Stored dataset items:
######
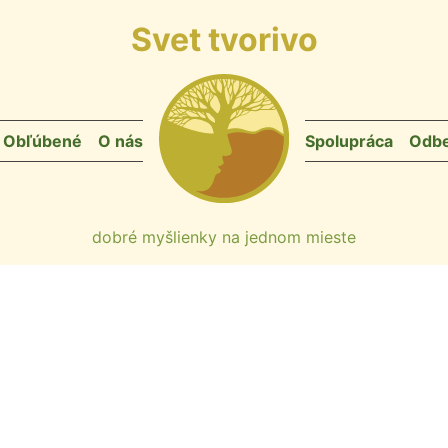
Svet tvorivo
Obľúbené
O nás
Spolupráca
Odbe
dobré myšlienky na jednom mieste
######
EXERCISE DETAILS: Would you copy out all the data exactly, without the images?

SOLUTION:
Svet tvorivo
Obľúbené
O nás
Spolupráca
Odbe
dobré myšlienky na jednom mieste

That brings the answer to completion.